Entrevista com o pai do termo “ciberespaço” e que se dedica agora às mídias locativas (ver seu último livro Spook Country). (via Void Manufacturing).

Trechos:

“(…) Youtube is like Jorge Luis Borges’ infinite library. I think it’s on its way there.

(…) It’s mediumistic. I am channeling, but I am channeling myself, that’s the difference. I take it for granted that it’s me. (…)

UG: The Orishas, the gods of Santeria, reappear in Spook Country, and have already populated cyberspace in your first trilogy. What is so fascinating about this Afro-American religion for you?

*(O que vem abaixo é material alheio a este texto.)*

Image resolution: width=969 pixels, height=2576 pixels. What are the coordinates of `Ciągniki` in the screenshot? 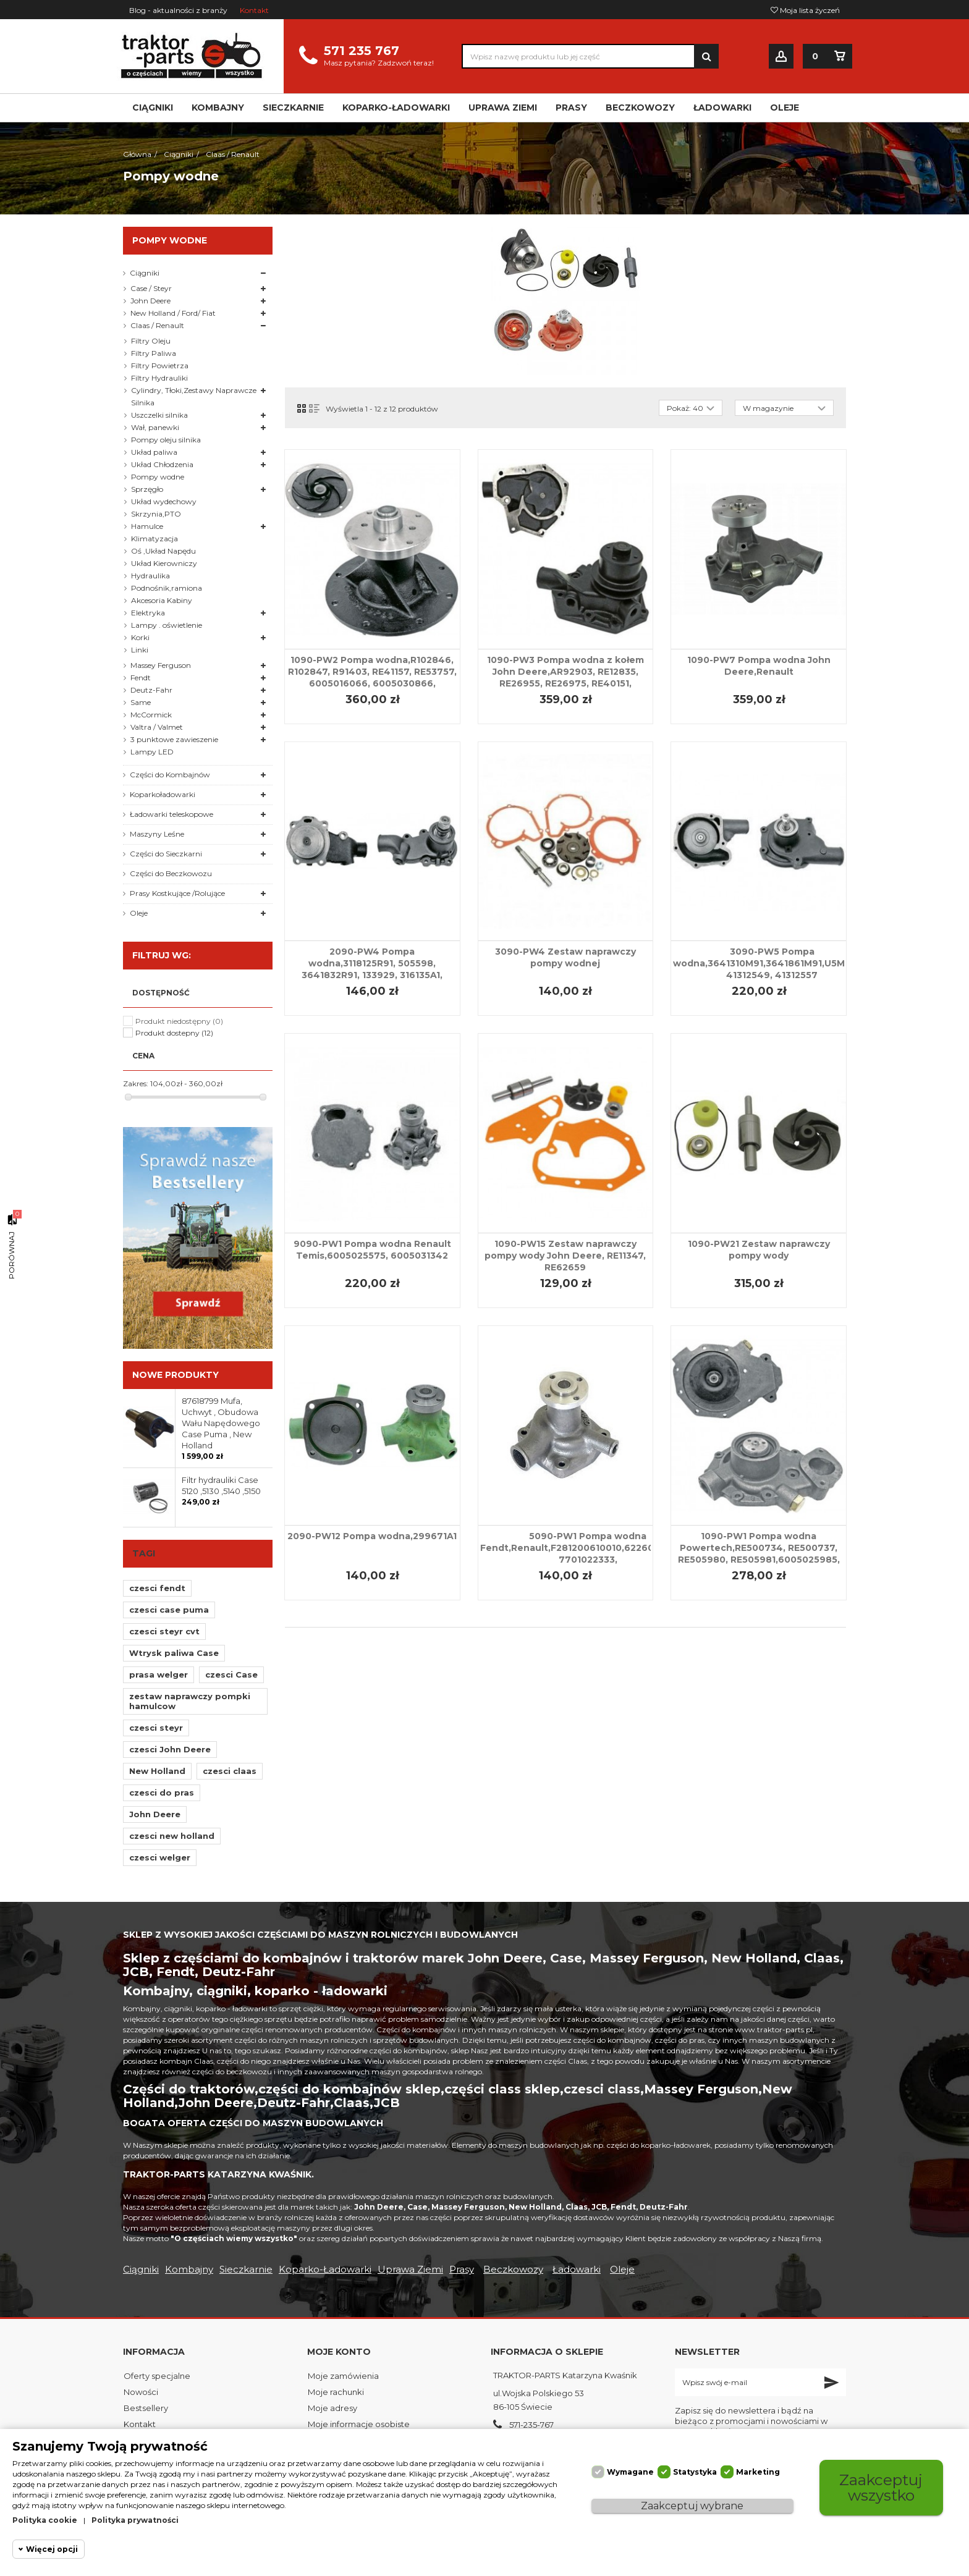 It's located at (144, 272). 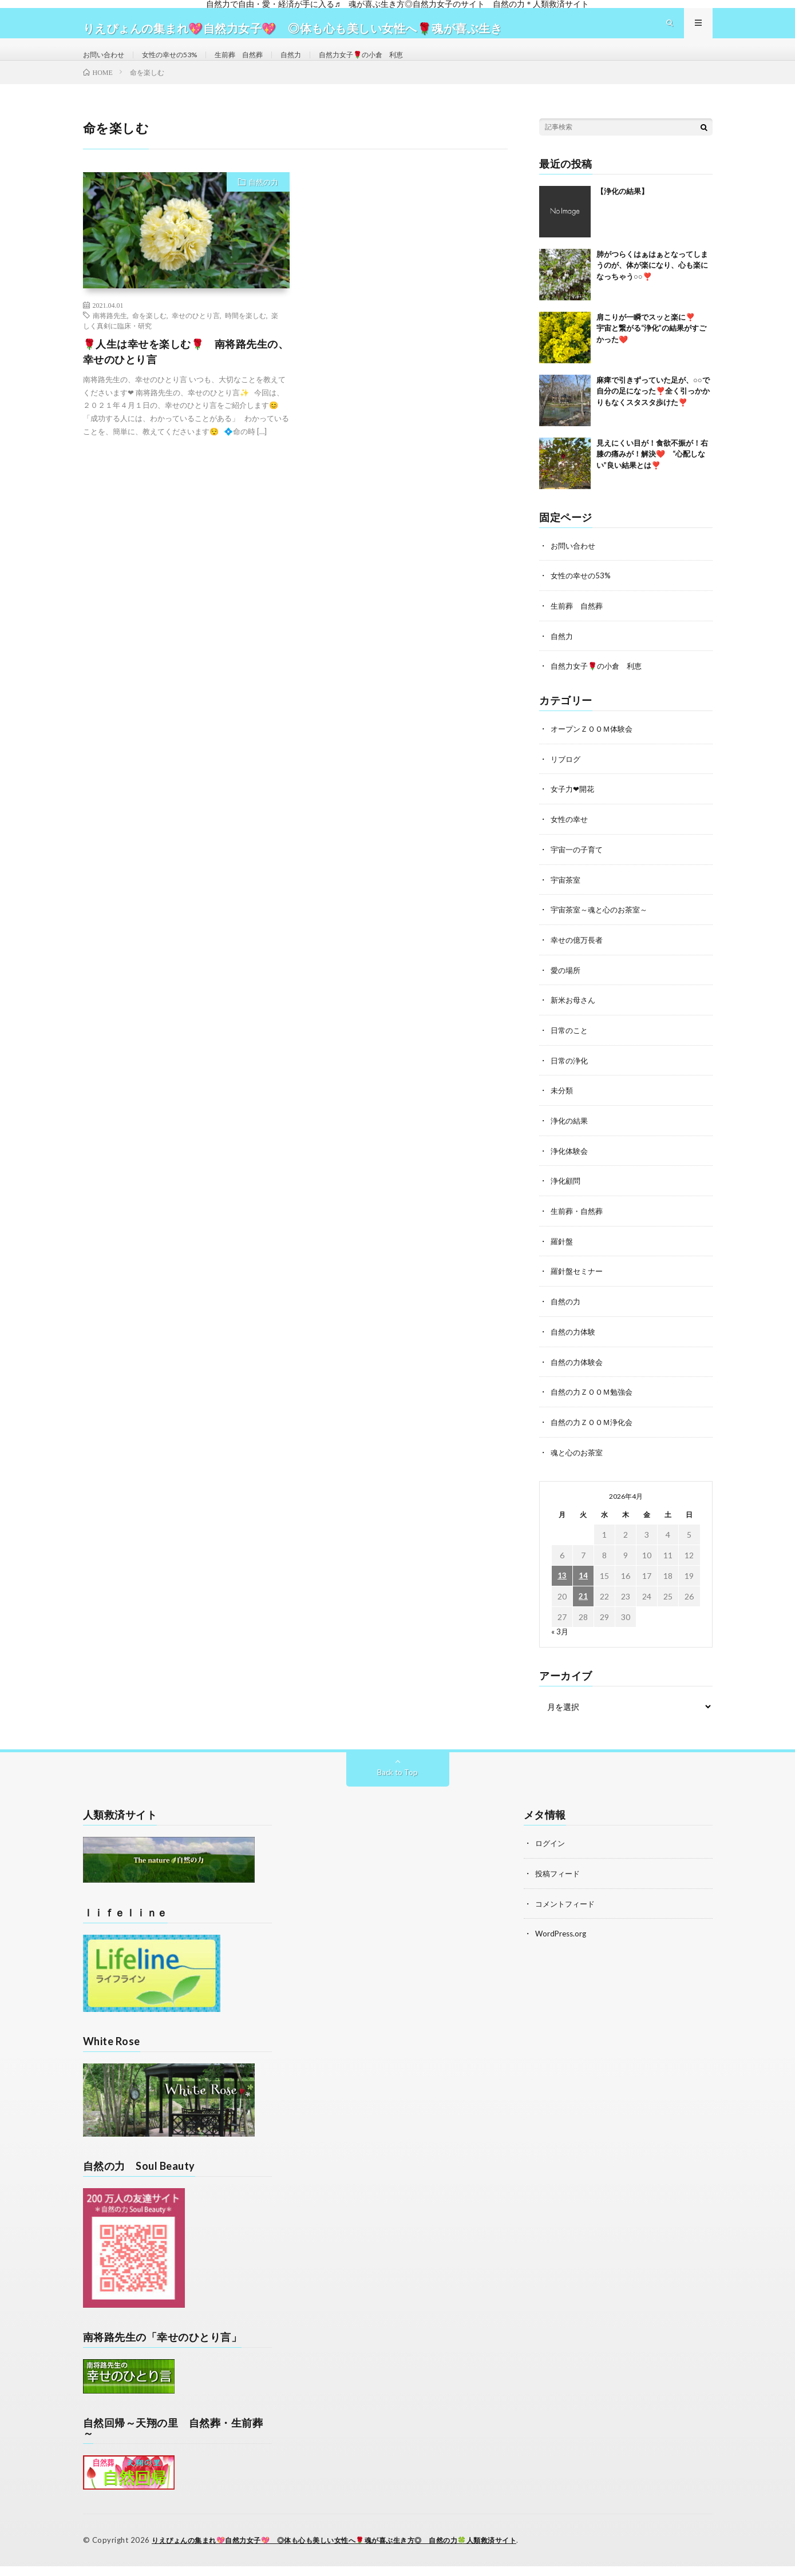 I want to click on 時間を楽しむ, so click(x=245, y=337).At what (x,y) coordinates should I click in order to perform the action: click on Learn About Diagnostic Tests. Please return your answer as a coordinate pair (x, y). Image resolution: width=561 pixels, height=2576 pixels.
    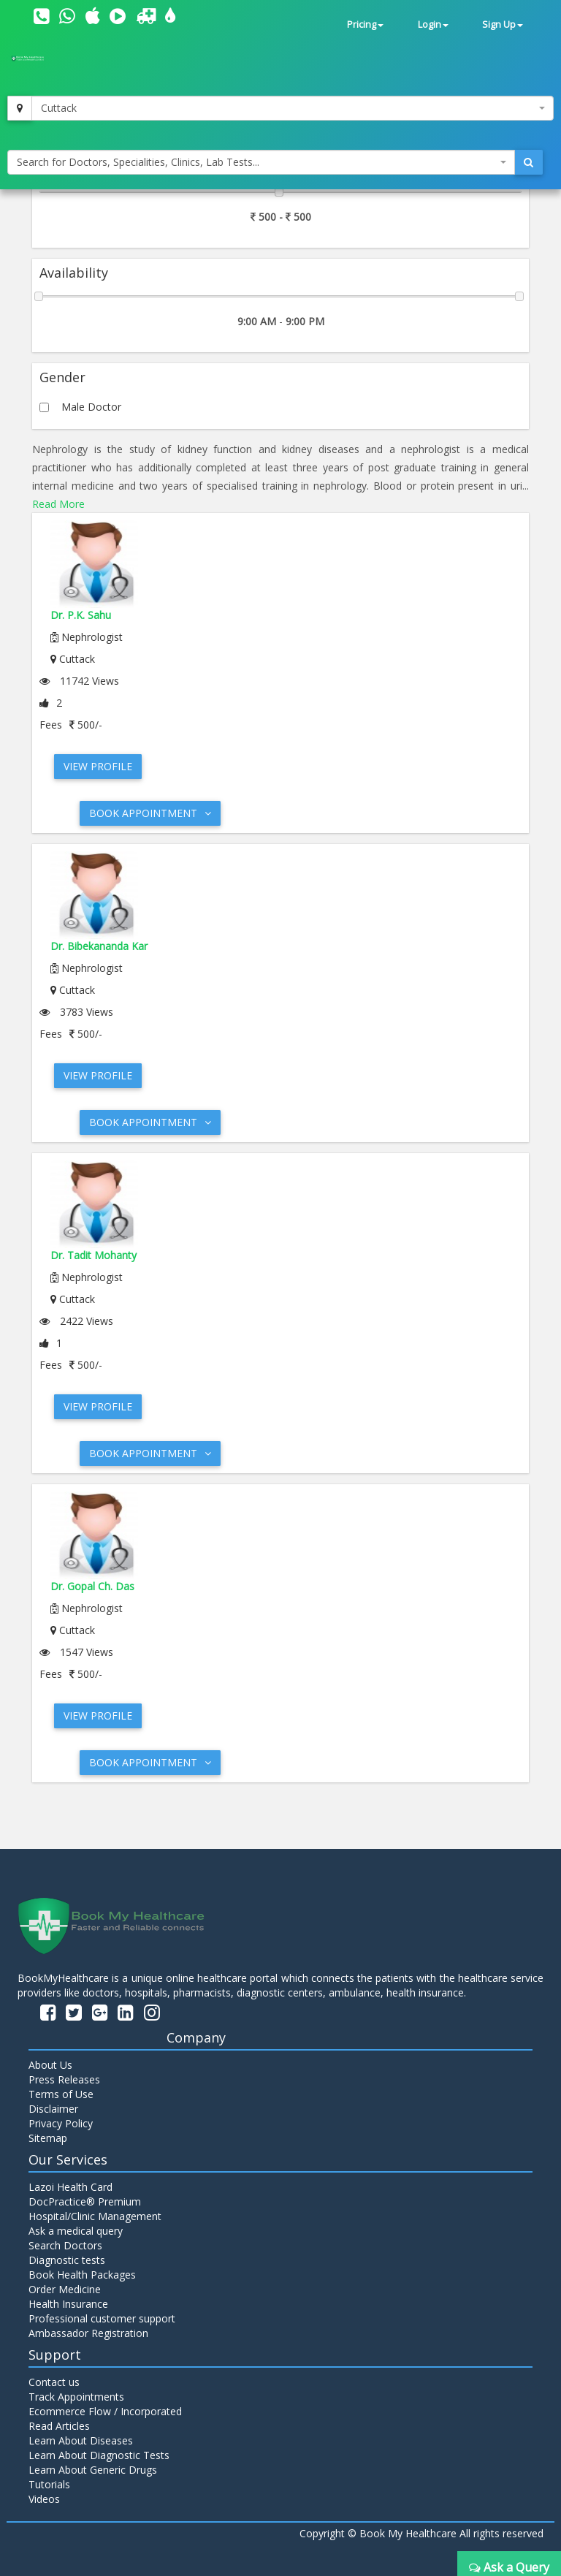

WG: I don’t know. I do know that I first discovered it when I was about twelve years old. I had bought a book called Voodoo in New Orleans by Robert Tallant which was a good, serious book; what today we would call a trade paperback. So it was like a cut-up from my usual reading material and in it there were a number of illustrations of the Veves, the ritual signs that are drawn by practitioners of that religion. While I was reading that, I was also building electrical kits that came with instructions. I built a transistor radio and some sort of electrical meter. And when I was reading Tallant’s book on Voodoo, the thing that kept striking me was how much the Veves looked like circuit diagrams and they really do quite a lot. And I wondered what sort of device you would get if you used a Veve as your circuit diagram. Many, many years later, when I was writing Count Zero, my second novel, I was very stuck and having a sort of sophomore slump and the narrative wasn’t going anywhere. One day I remembered the Veves and the circuit diagrams and that was all it took to jump across to a world inhabited by the pantheon of Haitian Voodoo. However, it is never clear, nor was it ever intended to be in Count Zero, whether they are literally there, or whether they are a simply an incredibly elegant, traditional cultural form in which something very un-supernatural finds it very convenient to manifest itself. (…)”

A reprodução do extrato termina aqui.